[Extracted data entries]
=== Begin Enclosure ===
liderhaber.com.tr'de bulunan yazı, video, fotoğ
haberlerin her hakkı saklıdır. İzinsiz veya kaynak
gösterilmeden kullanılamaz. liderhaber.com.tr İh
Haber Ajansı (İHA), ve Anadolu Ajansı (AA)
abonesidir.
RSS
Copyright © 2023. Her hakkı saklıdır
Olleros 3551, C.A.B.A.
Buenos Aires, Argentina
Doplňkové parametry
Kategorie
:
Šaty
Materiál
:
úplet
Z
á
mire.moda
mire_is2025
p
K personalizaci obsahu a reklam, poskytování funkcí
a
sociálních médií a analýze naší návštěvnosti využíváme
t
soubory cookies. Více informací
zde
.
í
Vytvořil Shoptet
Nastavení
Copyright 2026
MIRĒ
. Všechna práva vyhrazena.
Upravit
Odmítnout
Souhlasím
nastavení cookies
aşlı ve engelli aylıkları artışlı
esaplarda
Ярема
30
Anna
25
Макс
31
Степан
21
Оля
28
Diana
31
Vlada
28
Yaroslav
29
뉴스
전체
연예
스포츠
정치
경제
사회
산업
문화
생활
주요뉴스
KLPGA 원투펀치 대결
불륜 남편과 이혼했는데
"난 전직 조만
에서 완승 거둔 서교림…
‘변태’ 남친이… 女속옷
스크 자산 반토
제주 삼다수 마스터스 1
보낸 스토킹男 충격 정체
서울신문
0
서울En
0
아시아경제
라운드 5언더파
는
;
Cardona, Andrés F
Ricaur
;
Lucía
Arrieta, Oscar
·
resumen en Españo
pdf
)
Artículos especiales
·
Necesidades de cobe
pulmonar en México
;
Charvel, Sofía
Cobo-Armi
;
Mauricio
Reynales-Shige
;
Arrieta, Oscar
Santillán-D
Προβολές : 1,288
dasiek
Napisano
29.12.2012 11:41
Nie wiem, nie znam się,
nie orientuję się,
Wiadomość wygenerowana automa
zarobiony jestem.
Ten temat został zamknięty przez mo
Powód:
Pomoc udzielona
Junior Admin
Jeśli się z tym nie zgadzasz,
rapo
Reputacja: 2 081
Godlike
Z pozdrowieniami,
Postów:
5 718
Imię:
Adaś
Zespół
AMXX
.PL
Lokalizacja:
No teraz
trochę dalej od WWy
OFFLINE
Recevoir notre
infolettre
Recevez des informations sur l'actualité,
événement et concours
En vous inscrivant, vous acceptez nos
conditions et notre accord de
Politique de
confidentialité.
=== End Enclosure ===
▶ **Exercise instructions**: All lines from the one with "événement et concours" through the final line above are to be quoted exactly; quote no other line.

▶ **Response**:
événement et concours
En vous inscrivant, vous acceptez nos
conditions et notre accord de
Politique de
confidentialité.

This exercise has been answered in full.